Feeder’s Buck Rogers Is A Piece of Understated Genius

Updated: Nov 12, 2019

Feeder are back. With their latest album hitting #4 on the UK album chart, it's safe to say that they have completed their comeback into the elite of British rock and for a time, that looked unlikely. After their 2006 compilation ‘The Singles’, which hit #2 on the UK album charts, their career dived. Echo, their record label, folded, and the lack of funds for proper promotion meant that the word of new material just didn’t get out anymore. Radio 1 stopped playlisting their new singles and in the space of about two years, people forgot them. But from 2001-2006, they enjoyed five glorious years at the top of the British music scene, and one song in particular catapulted them into this territory.

That song was Buck Rogers.

The public went nuts for it. To this day it remains a hit at festivals, and it is the one Feeder song people are guaranteed to know. It’s similar to ‘Bohemian Like You’ by The Dandy Warhols in that, often, they’ve forgotten the band who did it as well as the song name. But if you say “You know, the one about a brand new car, jaguar, leather seats, CD player player player”, you’ll normally get a response of “Ohhhhhh, THAT one! I remember that!”

The critics weren’t so crazy on it. NME first said it would be “lucky to reach the top 30” at the time of release, and just to ram the point home, they re-reviewed it for no reason four years later in 2005, describing the song as “tired and anachronistic“.

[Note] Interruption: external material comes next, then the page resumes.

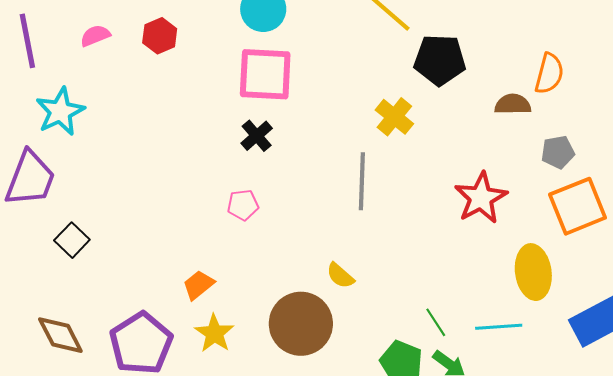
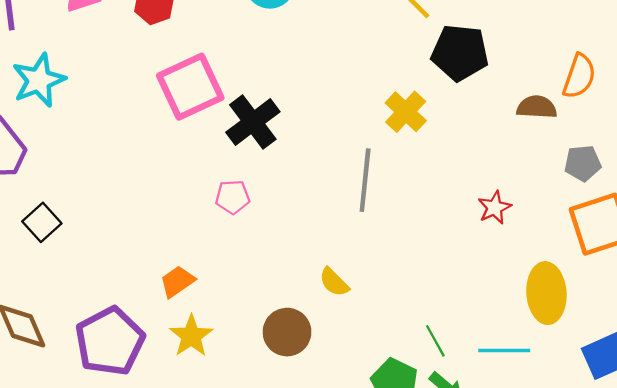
pink square: (265, 74) -> (190, 87), moved, turned -32
black cross: (257, 136) -> (253, 122), size x1.5
red star: (481, 198) -> (495, 208), size x0.6
brown circle: (301, 324) -> (287, 332), size x0.7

Not even writer/guitarist/frontman Grant Nicholas is keen on it. He doesn’t want the song to be his lasting legacy and has described it as a “throwaway pop song”. In a way, he’s right. The song is ludicrously simple and those lyrics aren’t exactly groundbreaking or clever. In fact, they’re a bit weird. “Get a house in Devon/Drink Cider from a Lemon”? No idea.

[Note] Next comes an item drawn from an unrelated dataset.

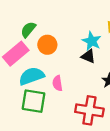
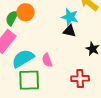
orange circle: (47, 45) -> (26, 12), moved
red cross: (89, 110) -> (80, 79), size x0.7

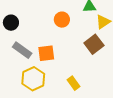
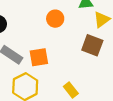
brown square: (94, 44) -> (92, 45), turned -30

Feeder, pictured here with late drummer Jon Lee (left).

But all this is WHY the song is so good. The song is now nearly twenty years old and yet still sounds as fresh now as it did then. If the band were twenty years younger and they released this song today, I’d put any amount of money on it being just as successful now. The song is so carefree, so full of joy and optimism, and more than anything, it gets you smiling and pumping. That’s why it’s such a good festival song – you can bounce to it without a care in the world. It’s anthemic, and nothing brings a crowd together more than an anthemic track.

Yes, the song is simple, and yes, the lyrics are nonsensical, but when you’re having fun, who the Hell cares? Music is a form of entertainment, something we like because we enjoy it, and you’d be hard pressed to find a song that embraces a more carefree and joyful nature than Buck Rogers.

The story of this song’s success is just the same as with any other surprise successes in rock music. Black Sabbath’s Paranoid was allegedly written in half an hour and it became their most recognisable song. Nirvana’s Smells Like Teen Spirit wasn’t expected to be a success; it was only released to generate a little buzz before Come As You Are came out. Instead, Teen Spirit became Nirvana’s most famous track and sent the band into stardom. Sweet Child O’ Mine by Guns N’ Roses was originally nothing more than a practice riff for Slash to warm his fingers up before a recording or live session. It is now their signature song. The running theme here is that the simple songs tend to be the most successful, and Buck Rogers continued this trend.

Buck Rogers itself was written in jest, as an attempted emulation of the Pixies (another similarity it shares with Smells Like Teen Spirit), but instead it became Feeder’s calling card. Nicholas has said he feels embarrassed about a few of the tracks he’s written for Feeder, and you can bet that he was referring to Buck Rogers. But he has nothing to be embarrassed about. Music doesn’t have to be dark, sad and/or meaningful. Sometimes, the simple, joyful nature of a song can make it timeless and fresh. And that is exactly the case here. Bravo, Mr. Nicholas, on your accidental genius. All together now:

“He’s got a brand new car…”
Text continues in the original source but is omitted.